So this is all about the wedding of Jessica Kearney and James Jackson.
Jess is Dee’s bestie — they met in pre-school — and James got introduced to Jess through another bestie — Jess Jardine (who I will refer to as “JJ” from now on for obvious reasons — even though Jess is also now a “JJ”. Shit)
Anyway, the event was held in Kenilworth which is about 2 hours drive north of Brisbane at the original Kenilworth Farm House which dates back over 100 years.
Dee and JJ (and the rest of the Wedding Dream Team) had moved up there on Thursday to help with the massive amount of prep. There was a truckload of antique furniture, an arbor, a few kilometres of fairy-lights, booze, a fuck-tonne of flowers and other miscellany.
Of course back at home in Brisbane I assumed they were just up there partying and talking about boys and looking up youtube clips to dance to.
SATURDAY
I woke up Saturday morning with the intention of knocking out a ride up Nebo with Scott, but I woke up at 4am and couldn’t get back to sleep so that idea was poo-poo’d. But when I eventually rose I couldn’t find my “good shoes” (even after a thorough search of the shed downstairs) and spent an epoch fumbling around trying to iron my shirt. Both the shoes issue and the shirt issue were eventually resolved and the car was loaded up and after a quick trip to the neighbours to ask them to feed the cat — I set off. And then I was forced to stop awkwardly to check my bags to make sure I had brought my belt. (I had).
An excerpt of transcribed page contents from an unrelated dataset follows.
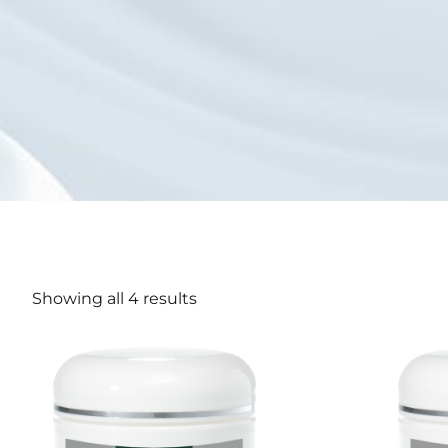
Showing all 4 results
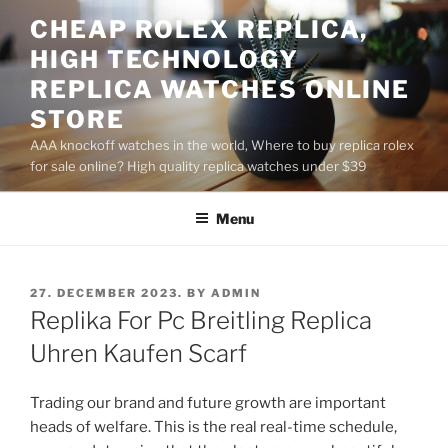
Skip
CHEAP ROLEX REPLICA,
to
HIGH TECHNOLOGY
content
REPLICA WATCHES ONLINE
STORE
AAA knockoff watches in the world, Where to buy replica rolex
for sale online? High quality replica watches under $39
Menu
POSTED
27. DECEMBER 2023.
BY
ADMIN
ON
Replika For Pc Breitling Replica
Uhren Kaufen Scarf
Trading our brand and future growth are important
heads of welfare. This is the real real-time schedule,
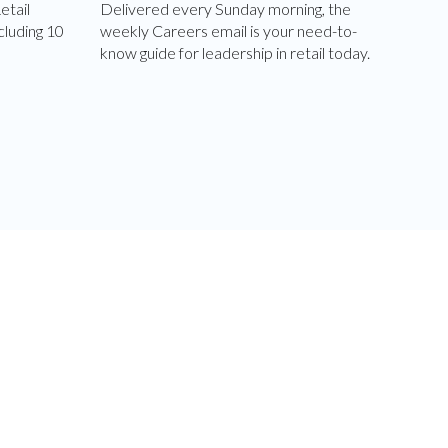
etail
Delivered every Sunday morning, the
cluding 10
weekly Careers email is your need-to-
know guide for leadership in retail today.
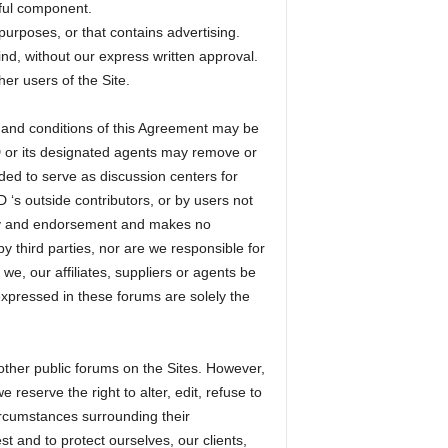
mful component.
purposes, or that contains advertising.
ind, without our express written approval.
er users of the Site.
s and conditions of this Agreement may be
D or its designated agents may remove or
ded to serve as discussion centers for
‘s outside contributors, or by users not
ty and endorsement and makes no
y third parties, nor are we responsible for
e, our affiliates, suppliers or agents be
xpressed in these forums are solely the
ther public forums on the Sites. However,
reserve the right to alter, edit, refuse to
ircumstances surrounding their
st and to protect ourselves, our clients,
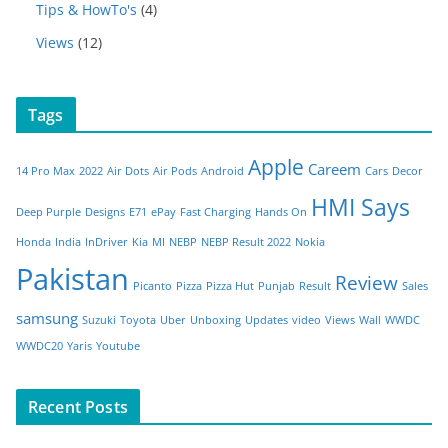
Tips & HowTo's
(4)
Views
(12)
Tags
Apple
Careem
14 Pro Max
2022
Air Dots
Air Pods
Android
Cars
Decor
HMI Says
Deep Purple
Designs
E71
ePay
Fast Charging
Hands On
Honda
India
InDriver
Kia
MI
NEBP
NEBP Result 2022
Nokia
Pakistan
Review
Picanto
Pizza
Pizza Hut
Punjab
Result
Sales
samsung
Suzuki
Toyota
Uber
Unboxing
Updates
video
Views
Wall
WWDC
WWDC20
Yaris
Youtube
Recent Posts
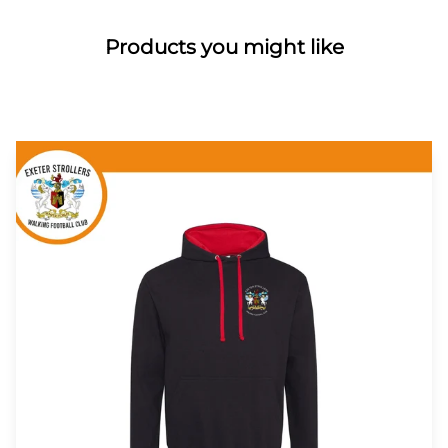
Products you might like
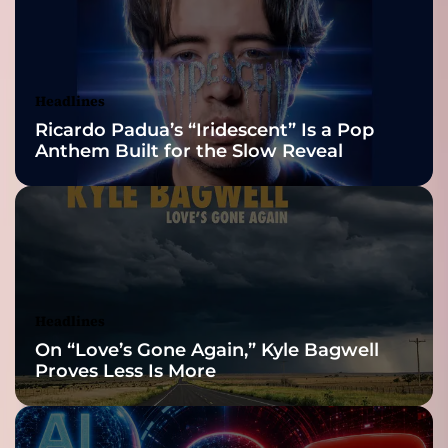
2026 ISSA
Awards Finalist
Nominations
Headlines
Ricardo Padua’s “Iridescent” Is a Pop
Anthem Built for the Slow Reveal
Headlines
On “Love’s Gone Again,” Kyle Bagwell
Proves Less Is More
Then I stopped again at Aspley to fill the car up with petrol and I checked again that I had in fact included my belt. (I had.) But also to clean the windscreen and fill the tyres up with air. I put some sweet tunes on and hit the highway. But then, within seconds, BANG! The traffic was suddenly frozen. About 30 minutes of travelling forward the car’s speedometre couldn’t even detect (and much fretting that I might get in all sorts of trouble for being late) I made it past the obstruction (some very bland-looking car accident) and I was on my way.
At Kenilworth I obliviously went straight past the venue and ended up in town and I had no phone reception. That morning I had raked the invitation off the fridge (so I knew where to go) but then I had forgotten to actually pack it. So after driving around a bit looking for something that looked like a “wedding” I gave up and parked in the main street and went to the tourist information booth and said to the collection of old-timers there, “Um…Hi! I’m here for a wedding. You guys wouldn’t happen to know where that was?”
And they said, “At the Homestead?”
And I lied, “Yes, at, um, ‘the homestead.'” (My logic was at least I would be at A wedding, but perhaps not THE wedding — right?)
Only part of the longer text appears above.